Alas, The King was naked! No one noticed the numbers or perhaps they just weren't intelligent enough to see past all the positive emphasis put on the end results.What the congregation failed to notice was that their typical first grade enrollment was between 55 and 60 students. Their senior graduating class was composed of 6 students! Yes, 6 students! One could only reason that during the coarse of the previous 12 years, 54 students were weeded out and sent packing back to the public schools! Any public school could also boast that all of their seniors were going on to study in college under those same circumstances!
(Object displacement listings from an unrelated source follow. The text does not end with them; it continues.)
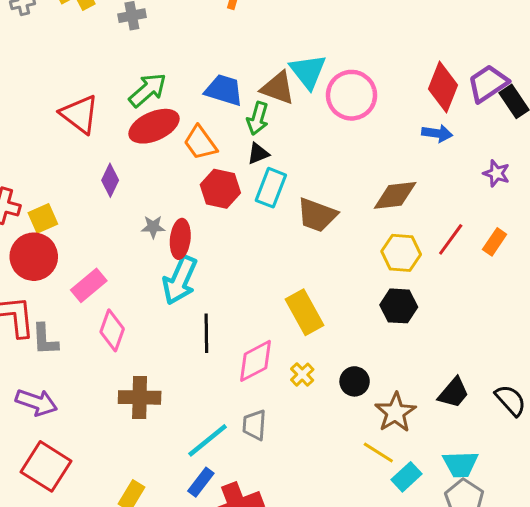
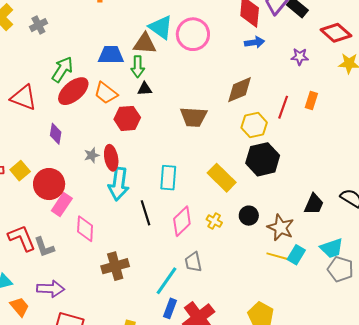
black triangle: (258, 154) -> (145, 89), turned 35
cyan rectangle: (271, 188) -> (168, 178), moved
red circle: (34, 257) -> (49, 184), moved
black hexagon: (399, 306) -> (263, 159), size x1.4
yellow rectangle: (304, 312) -> (222, 178), moved
cyan rectangle: (407, 477) -> (296, 255), moved

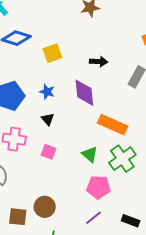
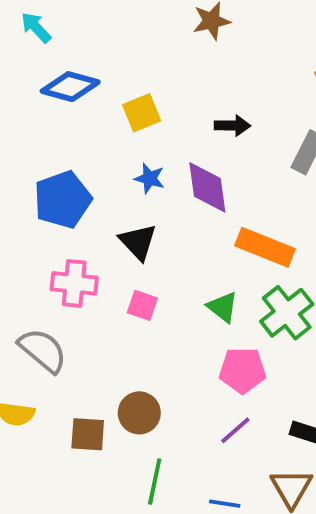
blue star: (47, 92) -> (150, 178), moved
black triangle: (48, 119) -> (138, 242), size x1.5

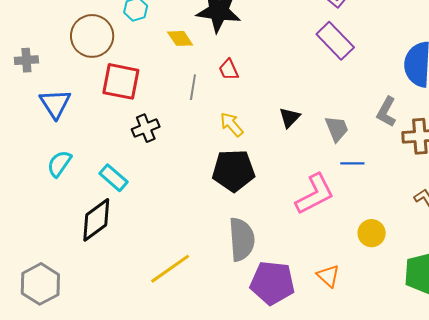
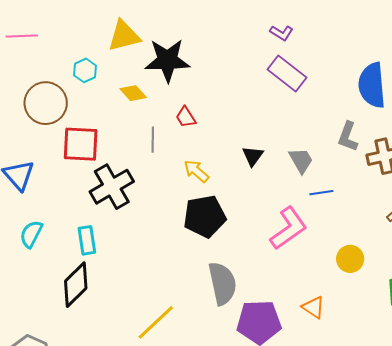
black cross: (146, 128) -> (112, 187), size x1.6
cyan rectangle: (114, 178) -> (87, 240), turned 48

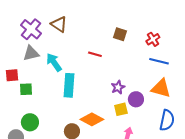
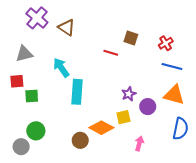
purple cross: (31, 29) -> (37, 18), moved
gray triangle: (31, 53) -> (24, 54), moved
red line: (95, 54) -> (111, 53), moved
yellow square: (121, 109) -> (123, 117), moved

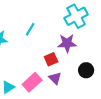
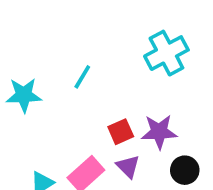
purple star: (67, 43) -> (159, 132), moved
black circle: (86, 70) -> (185, 170), moved

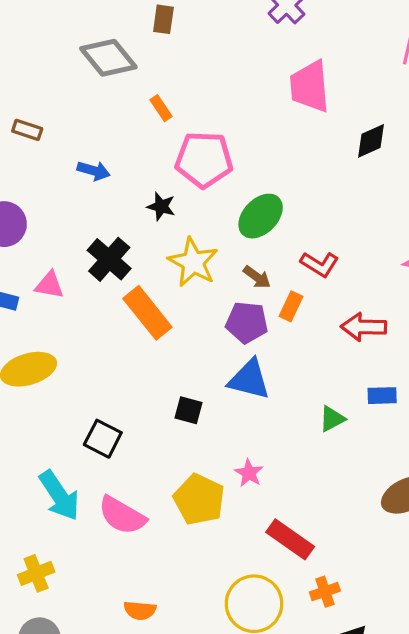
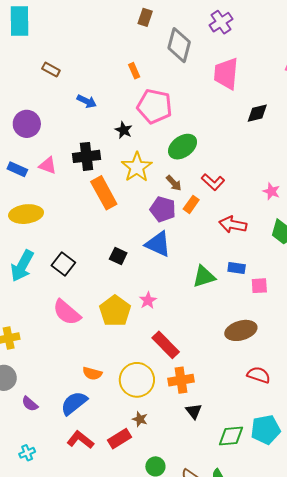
gray diamond: (108, 58) -> (179, 45), moved, turned 44
black cross: (109, 259) -> (87, 156), turned 32
green triangle: (332, 419) -> (204, 277), size x1.4
cyan arrow: (59, 496) -> (22, 266), moved, turned 52
orange cross: (325, 592) -> (181, 380), size x1.4
orange semicircle: (140, 610) -> (92, 373), moved

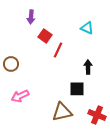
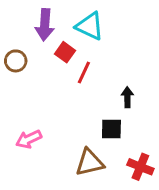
purple arrow: (31, 17) -> (45, 25), size x1.5
cyan triangle: (87, 28) -> (90, 26), moved, size x1.5
brown circle: (11, 64) -> (16, 61), moved

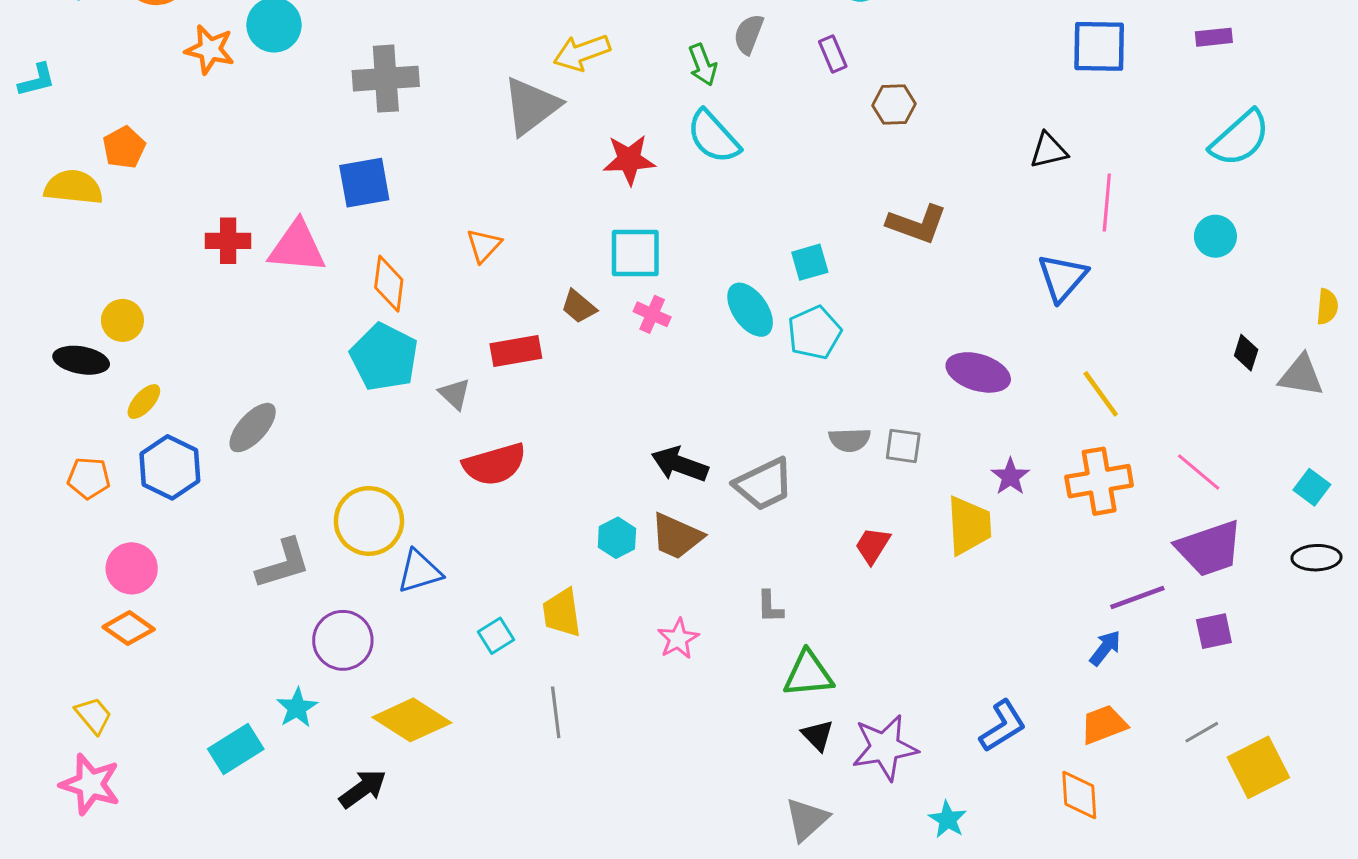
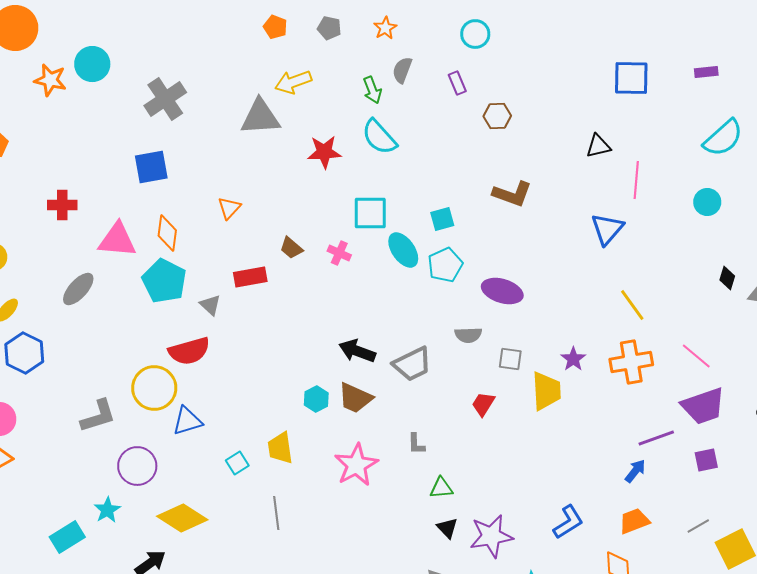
gray cross: (386, 79) -> (165, 99), turned -30
gray triangle: (531, 106) -> (260, 117), turned 33
pink triangle: (297, 247) -> (117, 240), moved
cyan square: (635, 253) -> (370, 213), moved
purple ellipse: (978, 372) -> (502, 291), moved
gray ellipse: (253, 428) -> (78, 289), moved
gray square: (903, 446) -> (510, 359), moved
red semicircle: (494, 464) -> (189, 351), moved
pink star: (678, 639) -> (356, 465), size x1.6
green triangle: (808, 674) -> (441, 488), size x0.7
Private and charter schools do get positive results. Be mindful that their success is overwhelmingly attributed to what they can exclude. Too often it comes down to who they exclude. I have often wondered what would happen if each public school teacher were permitted to pick any two students out of their own classroom and send them to a local charter school. These teachers could easily bring the charter schools to their knees by simply deciding on sending their two most challenging students. The charter schools couldn't survive if mandated to accept and retain this influx of challenging children. In all honesty, the majority of the teachers that I have known over the past 40 years would choose their two most deserving children if they had the opportunity. I choose to believe that teaching the least desired is the most noble choice of all. All the teacher bashing and blaming the public schools for all our social problems is pointless. Do I support school choice? Absolutely! Do I support the establishment of schools that are free of government mandates and restrictions? YES! Children must come first. I just expect more honesty in the debate as to why Charter is better. Authentic educational reform movements seek to win converts. Fraudulent educational reform movements seek to punish or denigrate those that question their integrity.